L’allergie alimentaire est une dermatite allergique provoquée par des allergènes ingérés. Cette maladie représente 10 à 15 % des dermatites allergiques et provoque des symptômes essentiellement cutanés chez l’animal, beaucoup plus que gastro-intestinaux, respiratoires...

 

            Les allergènes

Ce sont principalement des protéines ou additifs contenus dans la ration alimentaire de l’animal ou les «extras»! Les plus incriminés sont les protéines de boeuf (viande, lait, beurre, fromage), mais il peut s’agir de nombreuses autres protéines: froment (gâteaux, pain, pâtes...), oeufs, riz, céréales etc... A noter que tous ces allergènes (protéines et additifs) peuvent se retrouver dans tous les aliments industriels (boîtes, croquettes...).

 

            Les signes cliniques

Pour se sensibiliser, l’animal doit ingérer régulièrement (plusieurs fois par mois) l’aliment contenant les allergènes. Cette sensibilisation peut être assez rapide ou très longue, et donc, l’âge d’apparition des premiers symptômes est très variable (de quelques mois, rarement en-dessous de un an, à plusieurs années).
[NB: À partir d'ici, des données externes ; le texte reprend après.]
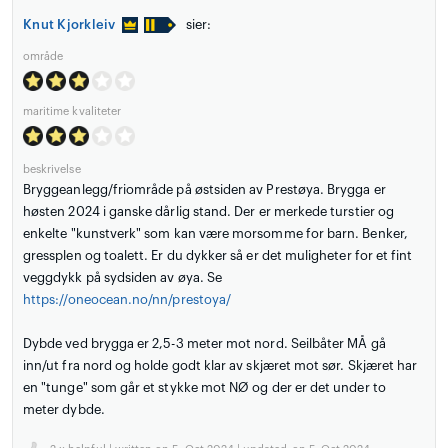
Knut Kjorkleiv
sier:
område
maritime kvaliteter
beskrivelse
Bryggeanlegg/friområde på østsiden av Prestøya. Brygga er
høsten 2024 i ganske dårlig stand. Der er merkede turstier og
enkelte "kunstverk" som kan være morsomme for barn. Benker,
gressplen og toalett. Er du dykker så er det muligheter for et fint
veggdykk på sydsiden av øya. Se
https://oneocean.no/nn/prestoya/
Dybde ved brygga er 2,5-3 meter mot nord. Seilbåter MÅ gå
inn/ut fra nord og holde godt klar av skjæret mot sør. Skjæret har
en "tunge" som går et stykke mot NØ og der er det under to
meter dybde.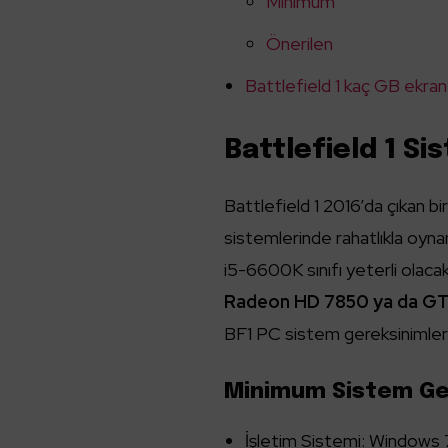
Minimum
Önerilen
Battlefield 1 kaç GB ekran
Battlefield 1 Si
Battlefield 1 2016’da çıkan b
sistemlerinde rahatlıkla oyn
i5-6600K sınıfı yeterli olaca
Radeon HD 7850 ya da GTX
BF1 PC sistem gereksinimleri
Minimum Sistem Ger
İşletim Sistemi: Windows 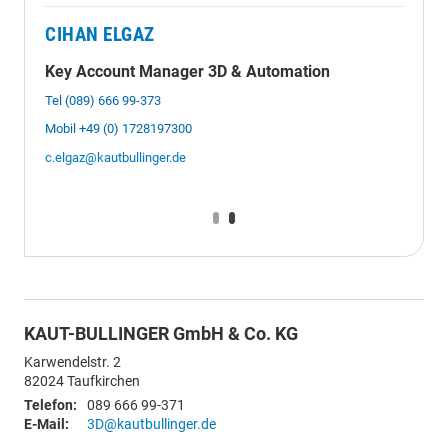
CIHAN ELGAZ
Key Account Manager 3D & Automation
Tel (089) 666 99-373
Mobil +49 (0) 1728197300
c.elgaz@kautbullinger.de
KAUT-BULLINGER GmbH & Co. KG
Karwendelstr. 2
82024
Taufkirchen
Telefon:
089 666 99-371
E-Mail:
3D@kautbullinger.de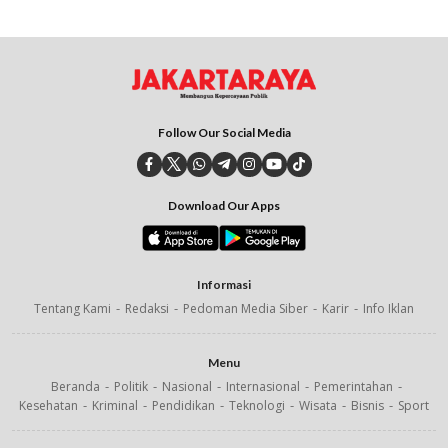
Follow Our Social Media
Download Our Apps
Informasi
Tentang Kami
Redaksi
Pedoman Media Siber
Karir
Info Iklan
Menu
Beranda
Politik
Nasional
Internasional
Pemerintahan
Kesehatan
Kriminal
Pendidikan
Teknologi
Wisata
Bisnis
Sport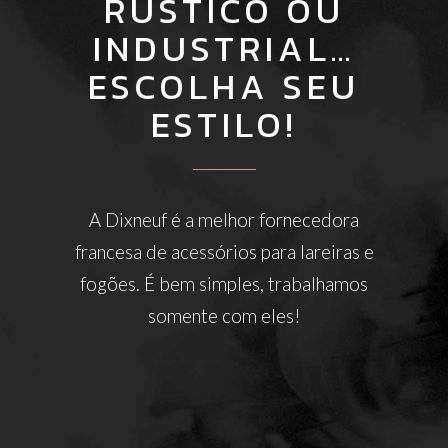
RÚSTICO OU
INDUSTRIAL…
ESCOLHA SEU
ESTILO!
A Dixneuf é a melhor fornecedora
francesa de acessórios para lareiras e
fogões. É bem simples, trabalhamos
somente com eles!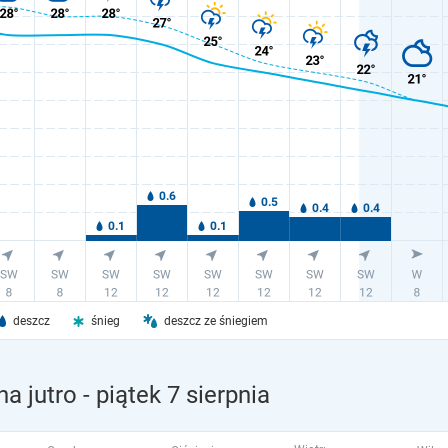
deszcz
śnieg
deszcz ze śniegiem
a jutro
- piątek 7 sierpnia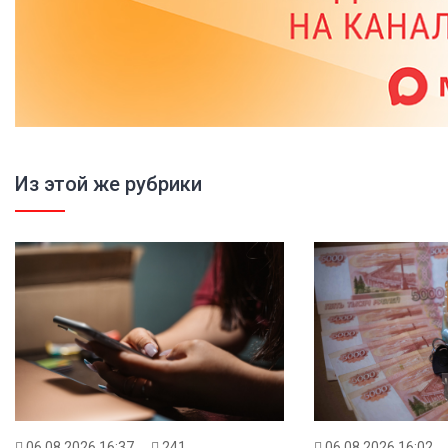
Из этой же рубрики
06.08.2026 16:02
06.08.2026 16:37
241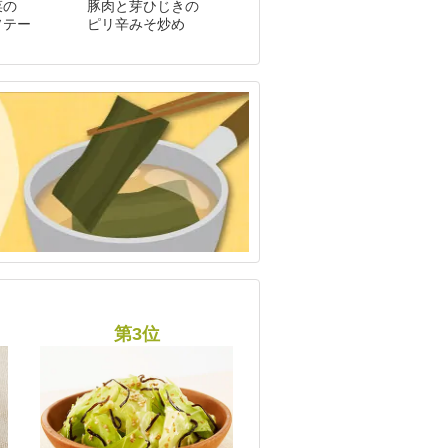
菜の
豚肉と芽ひじきの
ソテー
ピリ辛みそ炒め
Après sensibilisation, il suffit que l’animal ingère une seule fois une très faible quantité de l’aliment responsable (pour fixer les idées, l’équivalent d’un dé à coudre), pour déclencher l’apparition de symptômes cutanés, ceux-ci ayant tendance à s’aggraver avec l’âge. Il ne semble pas y avoir de races prédisposées.

Le premier signe est la démangeaison. L’animal peut se gratter tout le corps ou, parfois, seulement se lécher ou se mordiller les pattes et/ou se frotter la face; ceci précède toujours l’apparition de toute lésion. Une otite peut aussi être le seul signe clinique. On observe, plus ou moins rapidement, des lésions cutanées secondaires à l’inflammation et/ou au grattage: croûtes, alopécie (chute de poils), séborrhée (odeur rance), voire une pyodermite (infection cutanée).

 

            Le diagnostic

Le diagnostic est relativement délicat. A l’heure actuelle, il n’existe en effet aucun test cutané (intradermo-réactions) ou sérologique (prise de sang) pour mettre en évidence cette allergie.
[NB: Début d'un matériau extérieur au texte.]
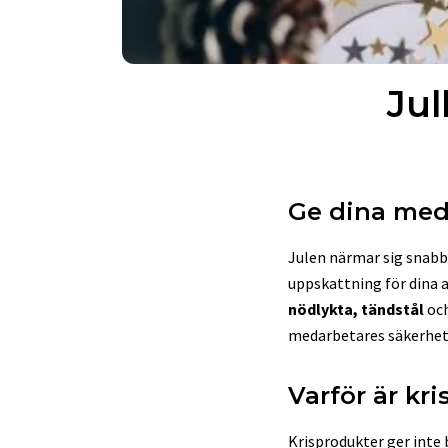
Jul
Ge dina meda
Julen närmar sig snabb
uppskattning för dina 
nödlykta, tändstål
oc
medarbetares säkerhet
Varför är kr
Krisprodukter ger inte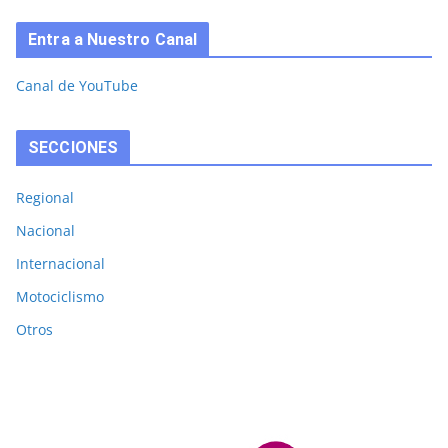
Entra a Nuestro Canal
Canal de YouTube
SECCIONES
Regional
Nacional
Internacional
Motociclismo
Otros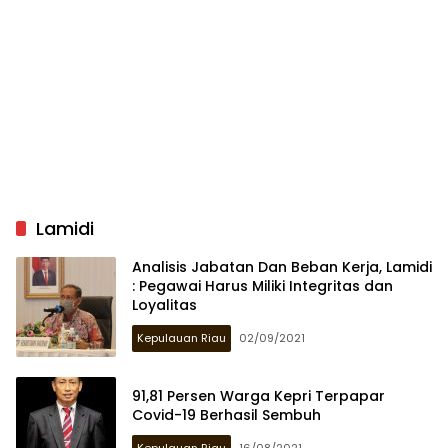
Lamidi
Analisis Jabatan Dan Beban Kerja, Lamidi
: Pegawai Harus Miliki Integritas dan
Loyalitas
Kepulauan Riau
02/09/2021
91,81 Persen Warga Kepri Terpapar
Covid-19 Berhasil Sembuh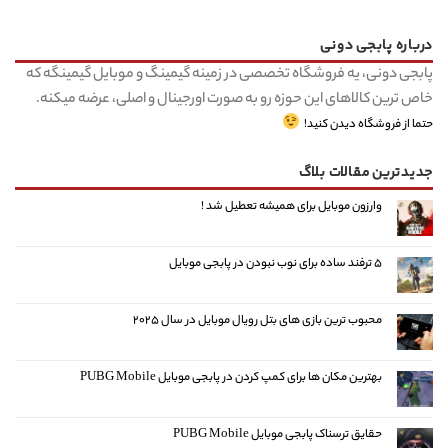
درباره پابجی دونی
پابجی دونی، یه فروشگاه تخصصی در زمینه گیمینگ و موبایل گیمینگه که
خاص ترین کالاهای این حوزه رو به صورت اورجینال و اصلی، عرضه میکنه.
حتما از فروشگاه دیدن کنید!
جدیدترین مقالات بلاگ
وارزون موبایل برای همیشه تعطیل شد !
۵ ترفند ساده برای نوب نبودن در پابجی موبایل
محبوب ترین بازی های بتل رویال موبایل در سال ۲۰۲۵
بهترین مکان ها برای کمپ کردن در پابجی موبایل PUBG Mobile
حقایق ترسناک پابجی موبایل PUBG Mobile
Le seul moyen est de procéder à un régime d’éviction (= d’élimination) qui consiste à donner à l’animal pendant un minimum de 3 à 4 semaines une viande et un légume qu’il n’a jamais mangés auparavant, et auxquels il ne peut donc être sensibilisé, ceci afin de soustraire l’animal aux allergènes incriminés pendant un temps suffisant pour voir les symptômes cutanés (prurit) disparaître ou s’atténuer. Il existe également des croquettes hypoallergéniques, disponibles chez le vétérinaire. Il est parfois nécessaire de poursuivre ce régime quelques semaines de plus si seulement une petite amélioration a été notée au bout des 3 à 4 semaines et qu’un doute subsiste.
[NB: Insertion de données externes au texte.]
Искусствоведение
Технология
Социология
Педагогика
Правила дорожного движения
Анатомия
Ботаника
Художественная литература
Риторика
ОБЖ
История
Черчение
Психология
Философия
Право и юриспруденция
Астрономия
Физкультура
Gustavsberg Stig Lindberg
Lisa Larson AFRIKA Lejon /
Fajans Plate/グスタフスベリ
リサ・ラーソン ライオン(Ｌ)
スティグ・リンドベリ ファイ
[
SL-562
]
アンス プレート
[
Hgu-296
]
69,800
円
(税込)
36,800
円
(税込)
Aucun aliment autre que ceux choisis avec le vétérinaire n’est permis pendant cette période; notamment friandises, « bonbons » vitaminés, os en peau de buffle ou autres, doivent être supprimés.Une toute petite « erreur » (donner par mégarde une très faible quantité d’un autre aliment) nécessiterait un « retour à la case départ ». A l’issue de la période d’essai, si une amélioration sensible est notée, il faut alors déterminer l’aliment qui était à l’origine de l’allergie. Il suffit pour cela de réintroduire un à un les aliments que l’animal avait l’habitude de manger pour découvrir le (ou les) aliments responsables.

 

            Le traitement

Il suffit de supprimer à jamais l’aliment incriminé de l’alimentation de l’animal. Le problème n’est en fait que contrôlé: en cas de réadministration malencontreuse de l’aliment offensant, la rechute est certaine...Aussi délicat est le diagnostic dans sa réalisation, aussi simple est le traitement.